Dank u wel, voorzitter. In 2023 zijn de Europese subsidies voor de promotie van vlees en zuivel verdubbeld ten opzichte van het jaar daarvoor. Er ging 46 miljoen euro aan belastinggeld van burgers naar reclames voor dierlijke producten. Geld dat we keihard nodig hebben om boeren te helpen omschakelen naar een gezond en diervriendelijk voedselsysteem, wordt nu verspild aan het stimuleren van het eten van vlees en het spekken van agro-industrie. Deze subsidies saboteren het kabinetsbeleid voor de transitie naar een meer plantaardig voedselsysteem. De Tweede Kamer heeft de minister opgeroepen om zich hier fel tegen te verzetten. De minister heeft zich in de EU tegen de subsidies uitgesproken. Dat is heel fijn, maar die inzet heeft helaas niet geleid tot de afbouw van subsidies voor vleespromoties. Integendeel, de subsidies zijn verdubbeld. Is de minister bereid om actief steun te zoeken bij andere lidstaten en om samen met die lidstaten op te trekken om ervoor te zorgen dat de EU zo snel mogelijk stopt met deze belachelijke verspilling van belastinggeld?

Dan heb ik één motie over de gruwelijke mishandeling van de garnalen.

De voorzitter:

Dank voor uw inbreng. Dan is het woord aan de heer Flach namens de SGP.

De heer Flach (SGP):

Voorzitter. Ik wil ook stilstaan bij het bedreigen van de kers op de Hollandse taart.

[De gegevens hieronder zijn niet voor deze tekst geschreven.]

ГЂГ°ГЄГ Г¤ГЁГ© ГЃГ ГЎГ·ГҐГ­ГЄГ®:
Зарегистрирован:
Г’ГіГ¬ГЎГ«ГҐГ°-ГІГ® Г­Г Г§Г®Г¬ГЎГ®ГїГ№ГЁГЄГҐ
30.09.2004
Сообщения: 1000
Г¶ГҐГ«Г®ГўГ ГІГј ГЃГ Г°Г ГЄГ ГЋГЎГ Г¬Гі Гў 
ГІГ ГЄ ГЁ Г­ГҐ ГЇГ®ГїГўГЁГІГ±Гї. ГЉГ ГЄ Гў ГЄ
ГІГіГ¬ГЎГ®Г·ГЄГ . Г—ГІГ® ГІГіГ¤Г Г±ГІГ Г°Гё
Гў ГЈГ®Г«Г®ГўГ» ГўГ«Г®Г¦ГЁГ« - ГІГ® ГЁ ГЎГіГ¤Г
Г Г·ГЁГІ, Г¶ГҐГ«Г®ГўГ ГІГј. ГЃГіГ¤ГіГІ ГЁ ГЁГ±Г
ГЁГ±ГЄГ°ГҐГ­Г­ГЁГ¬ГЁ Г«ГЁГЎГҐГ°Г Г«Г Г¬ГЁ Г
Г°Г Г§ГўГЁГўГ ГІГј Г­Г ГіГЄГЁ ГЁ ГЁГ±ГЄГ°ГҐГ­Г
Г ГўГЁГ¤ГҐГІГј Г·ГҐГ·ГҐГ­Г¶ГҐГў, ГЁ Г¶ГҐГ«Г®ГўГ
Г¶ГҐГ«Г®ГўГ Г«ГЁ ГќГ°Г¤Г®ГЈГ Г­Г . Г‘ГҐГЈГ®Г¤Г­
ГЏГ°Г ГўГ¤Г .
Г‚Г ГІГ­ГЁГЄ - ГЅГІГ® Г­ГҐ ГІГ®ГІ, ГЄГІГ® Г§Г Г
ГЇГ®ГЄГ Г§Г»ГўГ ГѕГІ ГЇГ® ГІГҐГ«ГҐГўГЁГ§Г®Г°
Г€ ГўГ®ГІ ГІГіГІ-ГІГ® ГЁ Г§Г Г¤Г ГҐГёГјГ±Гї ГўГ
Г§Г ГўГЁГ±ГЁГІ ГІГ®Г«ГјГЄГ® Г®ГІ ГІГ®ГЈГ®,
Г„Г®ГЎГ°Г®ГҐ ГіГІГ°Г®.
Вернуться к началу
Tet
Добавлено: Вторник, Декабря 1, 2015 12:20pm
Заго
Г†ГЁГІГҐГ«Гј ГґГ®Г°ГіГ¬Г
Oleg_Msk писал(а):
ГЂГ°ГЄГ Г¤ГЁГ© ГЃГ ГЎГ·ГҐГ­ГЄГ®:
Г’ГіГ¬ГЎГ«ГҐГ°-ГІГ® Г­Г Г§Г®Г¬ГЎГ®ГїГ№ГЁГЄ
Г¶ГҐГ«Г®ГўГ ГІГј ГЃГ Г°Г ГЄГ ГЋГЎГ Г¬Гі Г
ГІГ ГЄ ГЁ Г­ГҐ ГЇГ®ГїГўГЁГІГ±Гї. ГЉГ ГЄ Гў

De aangevraagde vrijstelling dreigt te worden afgewezen en dat wil de SGP niet laten gebeuren. Zonder deze middelen kunnen de fruittelers deze suzukifruitvlieg — ik vind het trouwens een bijzondere naam voor zo'n naar beestje — niet de baas en is het voor veel telers einde oefening. Ik heb de afgelopen dagen verschillende keren gehoord dat de zaag dan in de stam gaat. Dan hebben we volgend jaar geen kersenbomen meer en ook geen Hollandse druiven. Deelt de minister deze analyse?

De kritiek van de NVWA is dat de naleving slecht was, maar de ene fout is de andere niet. Ik noem het voorbeeld van een teler die in overtreding zou zijn omdat twee stukken boomgaard apart afgedekt waren, waardoor het werd gezien als twee percelen, waar een teeltvrije zone tussen zou moeten liggen. Dat zijn van die fouten die me doen denken aan andere regels waarmee de overheid soms wel heel star is. Hier ging het namelijk niet om een fout met gevolgen voor het milieu. Ik zou weleens meer inzicht willen hebben in de nalevingsrapportage. Als de naleving slecht is, kun je handhaven en moet je wat de SGP betreft ook handhaven, juist opdat goedwillende telers niet lijden onder degenen die willens en wetens de regels aan hun laars lappen.

Professionele bedrijven — ik heb er de afgelopen dagen verschillende gesproken — hebben fors geïnvesteerd in nieuwe spuittechnieken, wat nu weleens voor niks zou kunnen zijn. Daar wil de SGP graag recht aan doen. Daarom heb ik de motie van mevrouw Van der Plas en de heer Pierik graag mee-ingediend.

De voorzitter:

Hartelijk dank. De heer Van Campen. Nee? Dan is het woord aan mevrouw Nijhof-Leeuw, die even geblesseerd is en vanuit haar stoel de Kamer mag toespreken. Gaat uw gang.

Mevrouw Nijhof-Leeuw (PVV):

Dank, voorzitter. Ik heb geen motie. We dienen al een motie samen met BBB in.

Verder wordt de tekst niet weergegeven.